— Я давно испытывал к нему неприязнь, — сказал Кравчинский, перечитав письмо. — Я сомневался в его искренности. Тихомиров властолюбец, эгоист. И это было заметно, однако мы почему-то мирились, не вдумывались в его поведение, — все более раздражаясь, говорил он. — Дегаев, теперь Тихомиров... Ведь в их руках были все ключи... Мерзость! Уничтожать таких надо!
— Разве влезешь человеку в душу? — успокаивала Фанни. — Верили.
— То-то и оно.
Предательство Тихомирова надолго вывело его из равновесия. Сергей Михайлович не мог сесть за письменный стол, к чему так стремился, он встречался с Кропоткиным, писал длинные письма, волновался. Только спустя несколько дней, войдя в обычные берега, взялся за работу и закончил ее быстрее, чем ожидалось.
Роман готов. Позади месяцы писания и переписывания, радостей и разочарований.

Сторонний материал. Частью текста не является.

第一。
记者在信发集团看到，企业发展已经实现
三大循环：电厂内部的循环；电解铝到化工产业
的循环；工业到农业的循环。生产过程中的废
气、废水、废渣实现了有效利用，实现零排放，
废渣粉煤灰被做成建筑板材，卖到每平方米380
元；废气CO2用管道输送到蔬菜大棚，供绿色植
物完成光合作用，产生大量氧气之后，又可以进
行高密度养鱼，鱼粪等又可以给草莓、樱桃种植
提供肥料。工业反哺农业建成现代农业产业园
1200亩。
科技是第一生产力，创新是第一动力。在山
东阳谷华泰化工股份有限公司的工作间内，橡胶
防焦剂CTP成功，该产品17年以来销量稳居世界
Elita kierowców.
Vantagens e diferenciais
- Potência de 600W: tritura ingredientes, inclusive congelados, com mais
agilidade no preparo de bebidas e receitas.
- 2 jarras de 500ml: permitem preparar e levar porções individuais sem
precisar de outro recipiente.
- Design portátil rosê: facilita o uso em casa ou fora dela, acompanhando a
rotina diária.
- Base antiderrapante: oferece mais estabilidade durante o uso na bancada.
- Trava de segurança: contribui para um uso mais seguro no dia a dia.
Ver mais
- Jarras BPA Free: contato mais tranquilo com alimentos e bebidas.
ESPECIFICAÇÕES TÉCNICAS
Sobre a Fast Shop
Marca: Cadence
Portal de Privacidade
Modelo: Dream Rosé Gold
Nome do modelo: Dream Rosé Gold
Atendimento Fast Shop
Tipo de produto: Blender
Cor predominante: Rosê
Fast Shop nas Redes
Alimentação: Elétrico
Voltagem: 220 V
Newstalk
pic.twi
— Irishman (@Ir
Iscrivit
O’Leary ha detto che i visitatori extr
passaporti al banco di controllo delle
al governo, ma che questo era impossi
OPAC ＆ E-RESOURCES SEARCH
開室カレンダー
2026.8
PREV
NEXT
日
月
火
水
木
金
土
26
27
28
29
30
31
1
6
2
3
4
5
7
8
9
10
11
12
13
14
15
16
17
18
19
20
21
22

Его товарищи, друзья готовы снова идти в народ. И они пойдут со страниц книги, с газетных и журнальных полос, пойдут в большую жизнь по дорогам мира — Андрей, Таня, Жорж, Давид, Анна, Тарас, Зина, еще совсем юный Ватажко, Заика...

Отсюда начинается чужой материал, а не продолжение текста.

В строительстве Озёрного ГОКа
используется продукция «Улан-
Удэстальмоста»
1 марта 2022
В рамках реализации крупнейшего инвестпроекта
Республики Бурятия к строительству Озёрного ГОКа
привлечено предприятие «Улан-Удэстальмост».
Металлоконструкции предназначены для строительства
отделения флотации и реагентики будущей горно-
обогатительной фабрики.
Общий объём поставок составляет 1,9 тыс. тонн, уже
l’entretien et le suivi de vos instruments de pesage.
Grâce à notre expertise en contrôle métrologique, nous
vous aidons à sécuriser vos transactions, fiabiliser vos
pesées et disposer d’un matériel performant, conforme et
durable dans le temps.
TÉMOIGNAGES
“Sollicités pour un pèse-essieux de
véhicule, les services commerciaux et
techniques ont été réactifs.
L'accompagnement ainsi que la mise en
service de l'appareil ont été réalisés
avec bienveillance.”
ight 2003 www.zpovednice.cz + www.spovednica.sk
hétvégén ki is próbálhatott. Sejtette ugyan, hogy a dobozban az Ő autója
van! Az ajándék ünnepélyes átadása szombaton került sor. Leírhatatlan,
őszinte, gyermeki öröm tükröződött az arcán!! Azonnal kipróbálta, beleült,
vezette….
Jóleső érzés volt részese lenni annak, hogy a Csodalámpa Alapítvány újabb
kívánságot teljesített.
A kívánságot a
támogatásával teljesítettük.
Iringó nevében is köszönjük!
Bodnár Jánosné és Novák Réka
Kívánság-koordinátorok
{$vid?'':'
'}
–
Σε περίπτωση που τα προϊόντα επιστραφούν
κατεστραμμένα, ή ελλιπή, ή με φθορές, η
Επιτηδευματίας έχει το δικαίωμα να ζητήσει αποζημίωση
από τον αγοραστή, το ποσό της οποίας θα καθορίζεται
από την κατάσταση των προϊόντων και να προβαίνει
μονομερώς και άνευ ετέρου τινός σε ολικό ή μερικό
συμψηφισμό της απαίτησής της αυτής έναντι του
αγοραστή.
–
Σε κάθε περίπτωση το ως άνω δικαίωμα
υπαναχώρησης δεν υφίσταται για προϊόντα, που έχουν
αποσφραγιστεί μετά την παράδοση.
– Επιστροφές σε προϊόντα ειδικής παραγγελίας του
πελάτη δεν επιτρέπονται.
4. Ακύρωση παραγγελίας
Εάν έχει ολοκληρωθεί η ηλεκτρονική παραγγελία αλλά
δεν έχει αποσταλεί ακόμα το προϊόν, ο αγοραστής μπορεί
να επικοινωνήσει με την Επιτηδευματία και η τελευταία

Счастливой дороги вам, друзья! Перед вами широкое житейское море, большое плавание, идите, ищите новые пути к сердцам новых борцов, ищите новых боевых союзников.
Как хотелось пустить вас к своим! Но — не время. Пока что они, так же, как я, вынуждены разговаривать на чужом языке, обращаться к чужим людям... Ничего, когда-нибудь наступит день, и вы вернетесь... мы вернемся на родину и заговорим там языком грома и молнии, а пока что...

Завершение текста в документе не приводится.